* WORK ORDER
For the string "interactable", find every matching line in the records and copy it.

* MATERIAL SUPPLIED
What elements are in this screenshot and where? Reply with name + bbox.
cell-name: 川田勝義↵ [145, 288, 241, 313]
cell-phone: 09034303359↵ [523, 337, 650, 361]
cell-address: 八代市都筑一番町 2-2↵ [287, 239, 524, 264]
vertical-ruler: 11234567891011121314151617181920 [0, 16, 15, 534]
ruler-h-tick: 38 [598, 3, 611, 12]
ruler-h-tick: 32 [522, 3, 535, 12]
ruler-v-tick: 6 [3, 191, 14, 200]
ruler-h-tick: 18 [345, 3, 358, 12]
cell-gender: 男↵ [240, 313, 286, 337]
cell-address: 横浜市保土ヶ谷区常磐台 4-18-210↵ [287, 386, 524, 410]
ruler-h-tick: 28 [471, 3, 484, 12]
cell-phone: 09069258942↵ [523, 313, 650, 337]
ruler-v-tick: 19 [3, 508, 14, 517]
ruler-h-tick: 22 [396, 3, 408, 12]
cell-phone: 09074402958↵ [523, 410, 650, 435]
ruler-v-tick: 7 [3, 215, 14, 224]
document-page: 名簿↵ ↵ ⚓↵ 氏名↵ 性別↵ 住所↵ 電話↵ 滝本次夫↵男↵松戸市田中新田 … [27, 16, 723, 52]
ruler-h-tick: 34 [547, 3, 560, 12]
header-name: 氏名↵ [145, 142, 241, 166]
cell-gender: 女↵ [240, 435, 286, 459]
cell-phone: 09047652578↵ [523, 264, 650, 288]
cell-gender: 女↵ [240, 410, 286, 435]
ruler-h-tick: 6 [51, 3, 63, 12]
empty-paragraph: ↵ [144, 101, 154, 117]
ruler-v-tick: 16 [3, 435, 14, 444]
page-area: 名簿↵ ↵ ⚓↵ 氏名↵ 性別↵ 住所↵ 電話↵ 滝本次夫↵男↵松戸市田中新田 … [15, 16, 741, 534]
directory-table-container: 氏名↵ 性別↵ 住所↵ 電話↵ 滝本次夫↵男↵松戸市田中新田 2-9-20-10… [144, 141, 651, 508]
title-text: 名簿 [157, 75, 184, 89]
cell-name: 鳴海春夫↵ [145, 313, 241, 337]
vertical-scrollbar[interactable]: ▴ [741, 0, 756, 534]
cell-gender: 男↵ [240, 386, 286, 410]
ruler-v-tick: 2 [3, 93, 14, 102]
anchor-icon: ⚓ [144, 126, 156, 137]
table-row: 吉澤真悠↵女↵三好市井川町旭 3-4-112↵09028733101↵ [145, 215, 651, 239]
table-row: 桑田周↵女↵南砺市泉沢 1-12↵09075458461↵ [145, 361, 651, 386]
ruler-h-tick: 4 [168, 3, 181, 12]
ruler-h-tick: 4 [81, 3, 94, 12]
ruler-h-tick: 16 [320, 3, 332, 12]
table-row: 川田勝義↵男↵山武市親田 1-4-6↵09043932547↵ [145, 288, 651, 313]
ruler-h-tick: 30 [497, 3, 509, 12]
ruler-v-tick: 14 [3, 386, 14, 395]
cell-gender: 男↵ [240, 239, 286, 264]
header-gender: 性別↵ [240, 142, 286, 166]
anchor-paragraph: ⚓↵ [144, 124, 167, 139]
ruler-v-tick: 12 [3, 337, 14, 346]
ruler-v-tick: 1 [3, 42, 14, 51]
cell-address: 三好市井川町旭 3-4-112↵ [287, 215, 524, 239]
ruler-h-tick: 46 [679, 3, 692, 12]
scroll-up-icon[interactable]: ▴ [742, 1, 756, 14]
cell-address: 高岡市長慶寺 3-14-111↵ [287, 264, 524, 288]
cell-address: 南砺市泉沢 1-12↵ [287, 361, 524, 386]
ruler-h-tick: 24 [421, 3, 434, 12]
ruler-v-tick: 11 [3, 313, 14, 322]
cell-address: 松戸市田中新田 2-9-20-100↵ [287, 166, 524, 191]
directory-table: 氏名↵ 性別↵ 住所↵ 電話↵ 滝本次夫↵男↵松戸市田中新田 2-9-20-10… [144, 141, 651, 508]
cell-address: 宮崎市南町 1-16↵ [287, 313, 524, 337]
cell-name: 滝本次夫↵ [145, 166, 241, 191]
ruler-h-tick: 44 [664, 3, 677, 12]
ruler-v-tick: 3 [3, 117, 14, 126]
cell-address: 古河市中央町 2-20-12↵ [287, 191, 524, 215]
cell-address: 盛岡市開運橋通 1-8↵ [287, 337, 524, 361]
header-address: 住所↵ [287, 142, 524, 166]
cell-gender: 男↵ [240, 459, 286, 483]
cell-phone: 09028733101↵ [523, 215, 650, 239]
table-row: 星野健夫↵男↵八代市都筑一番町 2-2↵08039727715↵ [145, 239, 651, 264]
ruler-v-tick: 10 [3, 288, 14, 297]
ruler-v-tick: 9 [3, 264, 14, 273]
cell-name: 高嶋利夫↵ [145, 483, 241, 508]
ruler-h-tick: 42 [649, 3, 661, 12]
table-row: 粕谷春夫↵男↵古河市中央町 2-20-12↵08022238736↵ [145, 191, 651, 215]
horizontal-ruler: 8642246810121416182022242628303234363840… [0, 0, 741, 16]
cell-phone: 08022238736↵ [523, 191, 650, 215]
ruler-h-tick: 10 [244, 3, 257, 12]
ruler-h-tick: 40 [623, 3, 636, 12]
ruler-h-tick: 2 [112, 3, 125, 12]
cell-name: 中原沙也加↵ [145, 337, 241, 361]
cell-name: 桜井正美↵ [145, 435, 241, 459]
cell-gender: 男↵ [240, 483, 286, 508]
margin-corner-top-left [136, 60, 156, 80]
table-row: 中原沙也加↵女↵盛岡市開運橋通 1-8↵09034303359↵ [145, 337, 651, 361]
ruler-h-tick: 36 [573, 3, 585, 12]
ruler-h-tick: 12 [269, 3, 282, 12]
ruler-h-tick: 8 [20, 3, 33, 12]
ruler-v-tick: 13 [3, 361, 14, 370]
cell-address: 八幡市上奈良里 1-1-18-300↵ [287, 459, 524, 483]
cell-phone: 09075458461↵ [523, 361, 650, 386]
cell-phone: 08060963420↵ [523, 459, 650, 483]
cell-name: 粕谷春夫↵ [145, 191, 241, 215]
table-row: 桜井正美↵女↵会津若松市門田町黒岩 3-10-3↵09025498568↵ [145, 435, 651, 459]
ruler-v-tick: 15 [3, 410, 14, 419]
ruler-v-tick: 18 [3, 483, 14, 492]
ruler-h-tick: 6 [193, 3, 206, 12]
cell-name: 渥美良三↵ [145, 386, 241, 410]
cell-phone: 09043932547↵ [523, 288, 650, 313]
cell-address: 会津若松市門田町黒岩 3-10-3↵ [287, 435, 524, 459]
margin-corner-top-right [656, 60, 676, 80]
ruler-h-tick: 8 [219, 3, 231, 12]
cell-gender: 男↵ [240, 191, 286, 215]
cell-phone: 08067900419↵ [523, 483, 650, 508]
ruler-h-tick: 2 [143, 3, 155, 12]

* TASK ANSWER
vertical-scrollbar[interactable]: ▴ [741, 0, 756, 534]
scroll-up-icon[interactable]: ▴ [742, 1, 756, 14]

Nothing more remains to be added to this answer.